▶ **Collected data**:

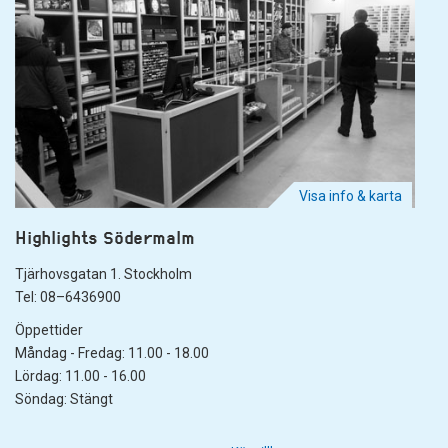
Visa info & karta
Highlights Södermalm
Tjärhovsgatan 1. Stockholm
Tel: 08–6436900
Öppettider
Måndag - Fredag: 11.00 - 18.00
Lördag: 11.00 - 16.00
Söndag: Stängt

▶ **Work required**: Reproduce exactly the line that holds "Highlights Södermalm", then every line after it, ending with the final line of the records above.

▶ **Task answer**:
Highlights Södermalm
Tjärhovsgatan 1. Stockholm
Tel: 08–6436900
Öppettider
Måndag - Fredag: 11.00 - 18.00
Lördag: 11.00 - 16.00
Söndag: Stängt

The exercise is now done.